--- START ---

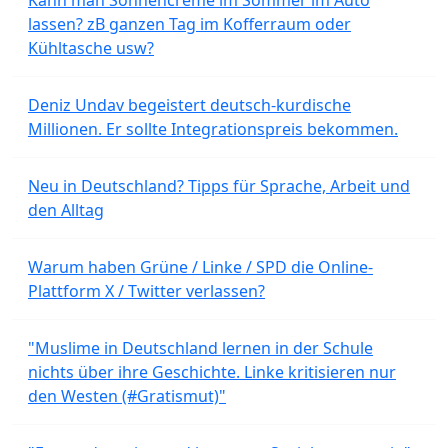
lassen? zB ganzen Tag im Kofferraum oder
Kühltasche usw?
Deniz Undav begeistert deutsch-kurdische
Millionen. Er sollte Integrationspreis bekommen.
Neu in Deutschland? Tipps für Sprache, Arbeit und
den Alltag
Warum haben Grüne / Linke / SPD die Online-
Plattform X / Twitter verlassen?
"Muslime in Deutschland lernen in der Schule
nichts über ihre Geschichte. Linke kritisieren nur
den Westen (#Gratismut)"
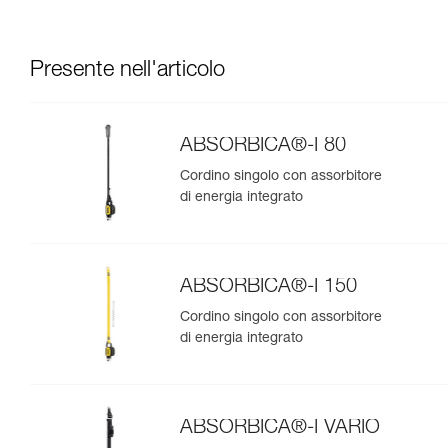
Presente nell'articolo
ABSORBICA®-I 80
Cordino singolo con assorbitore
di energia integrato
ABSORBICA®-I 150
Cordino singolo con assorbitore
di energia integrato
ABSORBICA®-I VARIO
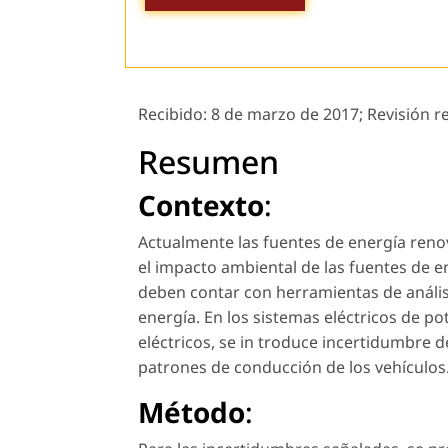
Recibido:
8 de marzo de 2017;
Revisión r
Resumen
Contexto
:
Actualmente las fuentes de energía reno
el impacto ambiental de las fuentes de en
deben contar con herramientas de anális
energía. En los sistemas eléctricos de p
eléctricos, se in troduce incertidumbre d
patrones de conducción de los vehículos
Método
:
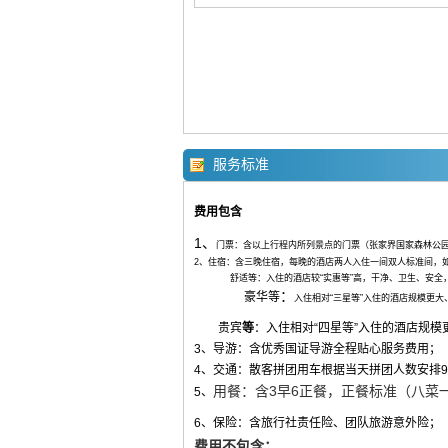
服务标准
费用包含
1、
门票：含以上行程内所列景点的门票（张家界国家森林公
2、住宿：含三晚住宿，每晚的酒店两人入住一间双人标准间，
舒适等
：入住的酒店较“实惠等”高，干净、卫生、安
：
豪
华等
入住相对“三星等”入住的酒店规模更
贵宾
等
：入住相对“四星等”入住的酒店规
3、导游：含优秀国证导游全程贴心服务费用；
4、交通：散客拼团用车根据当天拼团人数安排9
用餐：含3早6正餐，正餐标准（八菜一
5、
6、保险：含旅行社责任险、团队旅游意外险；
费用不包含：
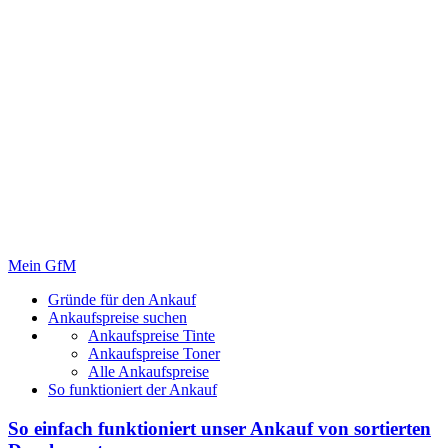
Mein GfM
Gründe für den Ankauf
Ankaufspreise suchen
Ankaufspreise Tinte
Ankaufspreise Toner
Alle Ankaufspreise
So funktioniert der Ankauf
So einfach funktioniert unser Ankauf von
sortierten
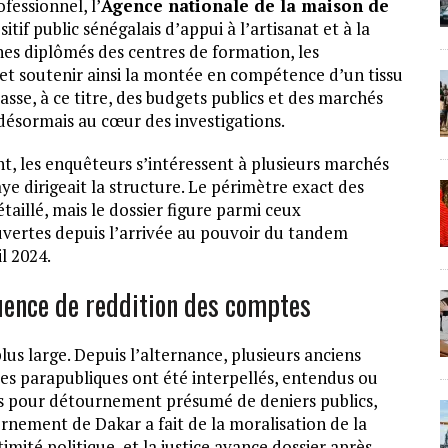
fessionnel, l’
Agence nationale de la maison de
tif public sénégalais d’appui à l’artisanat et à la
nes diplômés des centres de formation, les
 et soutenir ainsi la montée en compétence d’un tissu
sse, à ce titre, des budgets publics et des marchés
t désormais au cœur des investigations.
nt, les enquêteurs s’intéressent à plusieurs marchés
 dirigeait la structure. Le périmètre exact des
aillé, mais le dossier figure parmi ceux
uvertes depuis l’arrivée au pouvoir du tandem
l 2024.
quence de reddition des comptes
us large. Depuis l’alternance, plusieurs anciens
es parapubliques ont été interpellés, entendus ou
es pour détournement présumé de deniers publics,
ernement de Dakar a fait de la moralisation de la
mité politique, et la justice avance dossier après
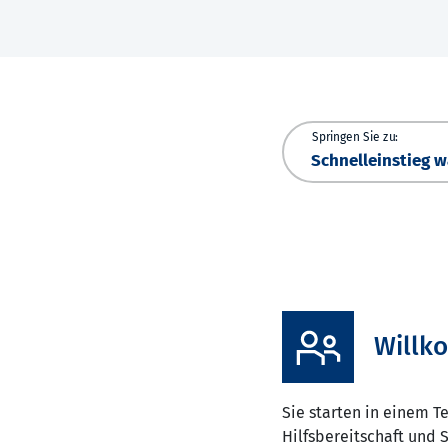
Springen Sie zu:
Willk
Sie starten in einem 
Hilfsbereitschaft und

--- END ---
--- START ---

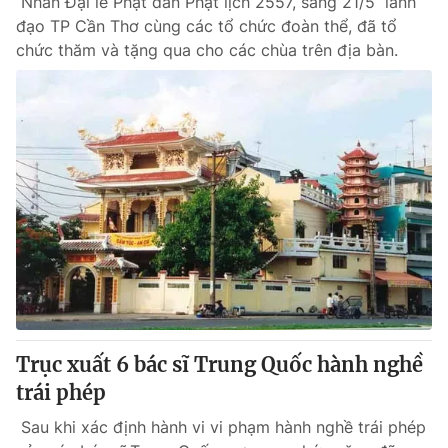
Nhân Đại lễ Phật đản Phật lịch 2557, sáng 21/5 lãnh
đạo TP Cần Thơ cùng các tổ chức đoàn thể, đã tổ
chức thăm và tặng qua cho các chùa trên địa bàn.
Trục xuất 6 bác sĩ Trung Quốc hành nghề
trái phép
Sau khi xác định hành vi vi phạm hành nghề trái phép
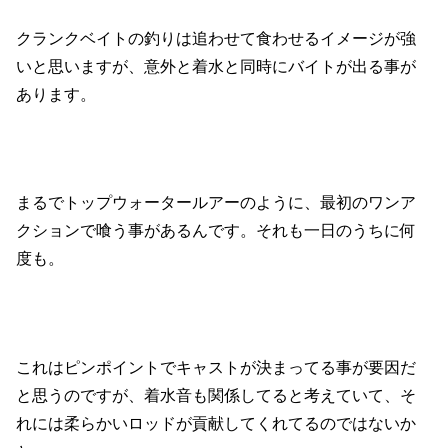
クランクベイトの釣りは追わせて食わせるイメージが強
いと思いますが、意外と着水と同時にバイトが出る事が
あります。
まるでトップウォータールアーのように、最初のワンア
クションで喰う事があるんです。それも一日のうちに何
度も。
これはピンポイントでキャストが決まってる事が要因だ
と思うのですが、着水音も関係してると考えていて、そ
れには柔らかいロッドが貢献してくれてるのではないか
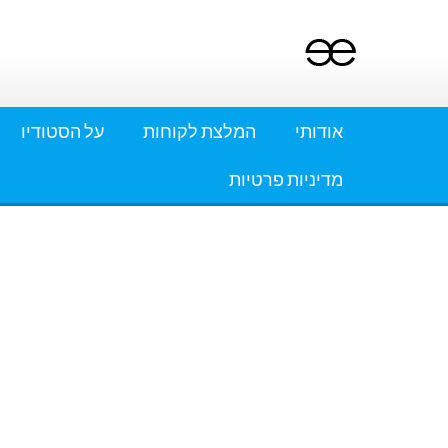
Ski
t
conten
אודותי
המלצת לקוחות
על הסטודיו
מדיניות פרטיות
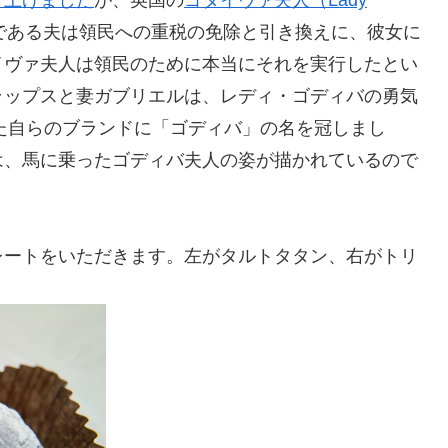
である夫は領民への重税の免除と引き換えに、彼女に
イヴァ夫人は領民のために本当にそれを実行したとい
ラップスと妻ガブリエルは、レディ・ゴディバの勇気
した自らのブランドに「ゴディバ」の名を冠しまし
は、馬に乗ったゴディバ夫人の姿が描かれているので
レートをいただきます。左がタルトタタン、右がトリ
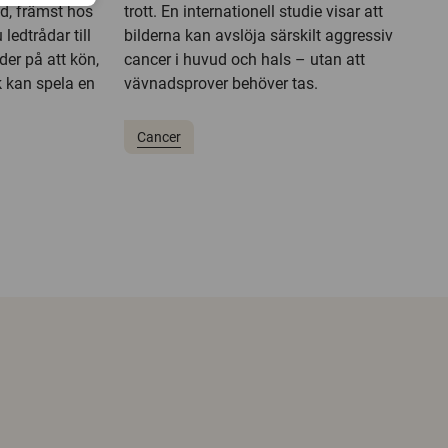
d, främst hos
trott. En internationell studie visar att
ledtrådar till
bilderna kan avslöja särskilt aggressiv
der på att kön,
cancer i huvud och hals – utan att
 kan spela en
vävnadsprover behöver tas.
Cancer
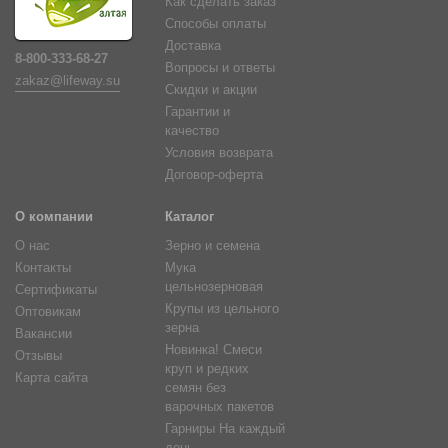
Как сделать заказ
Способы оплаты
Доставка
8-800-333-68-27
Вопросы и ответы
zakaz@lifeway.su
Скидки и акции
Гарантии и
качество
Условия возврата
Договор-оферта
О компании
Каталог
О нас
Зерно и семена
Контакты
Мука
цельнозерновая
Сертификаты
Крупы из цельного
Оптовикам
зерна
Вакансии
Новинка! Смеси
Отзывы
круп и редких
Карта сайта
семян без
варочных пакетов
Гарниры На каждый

--- END ---
--- START ---

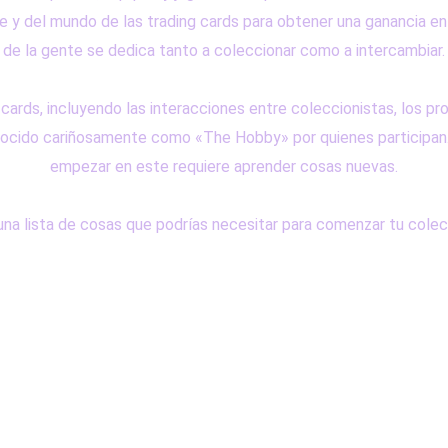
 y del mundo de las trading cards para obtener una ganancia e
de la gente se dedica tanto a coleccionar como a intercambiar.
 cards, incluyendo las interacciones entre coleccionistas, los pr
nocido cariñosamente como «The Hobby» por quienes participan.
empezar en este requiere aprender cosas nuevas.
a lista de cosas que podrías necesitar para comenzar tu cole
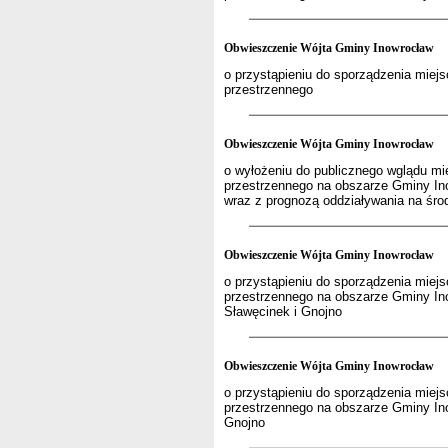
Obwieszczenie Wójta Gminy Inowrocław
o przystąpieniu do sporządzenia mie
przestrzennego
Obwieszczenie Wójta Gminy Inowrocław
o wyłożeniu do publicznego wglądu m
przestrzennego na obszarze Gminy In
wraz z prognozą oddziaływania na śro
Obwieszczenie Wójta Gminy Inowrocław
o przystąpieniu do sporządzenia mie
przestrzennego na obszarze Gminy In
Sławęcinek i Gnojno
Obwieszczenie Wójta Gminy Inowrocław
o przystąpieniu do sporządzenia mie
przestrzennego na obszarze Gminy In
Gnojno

--- END ---

* Your goal
Where does "eléctricos" occur in the data? Copy each line that has it.

* Answer to this task
energía. En los sistemas eléctricos de p
eléctricos, se in troduce incertidumbre d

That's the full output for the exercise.